[Dataset records]
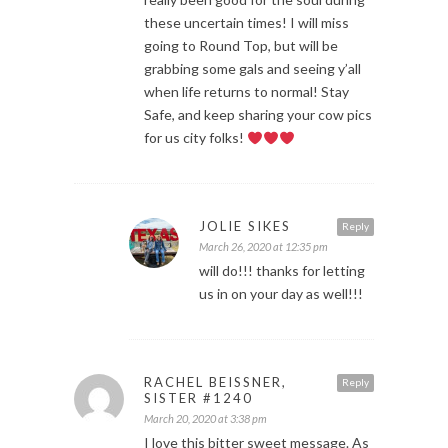
these uncertain times! I will miss
going to Round Top, but will be
grabbing some gals and seeing y’all
when life returns to normal! Stay
Safe, and keep sharing your cow pics
for us city folks!
JOLIE SIKES
Reply
March 26, 2020 at 12:35 pm
will do!!! thanks for letting
us in on your day as well!!!
RACHEL BEISSNER,
Reply
SISTER #1240
March 20, 2020 at 3:38 pm
I love this bitter sweet message. As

→ **ABOUT THIS EXERCISE**
Exactly repeat the data above; the pictures do not belong in your copy.

→ **EXPECTED ANSWER**
these uncertain times! I will miss
going to Round Top, but will be
grabbing some gals and seeing y’all
when life returns to normal! Stay
Safe, and keep sharing your cow pics
for us city folks!
JOLIE SIKES
Reply
March 26, 2020 at 12:35 pm
will do!!! thanks for letting
us in on your day as well!!!
RACHEL BEISSNER,
Reply
SISTER #1240
March 20, 2020 at 3:38 pm
I love this bitter sweet message. As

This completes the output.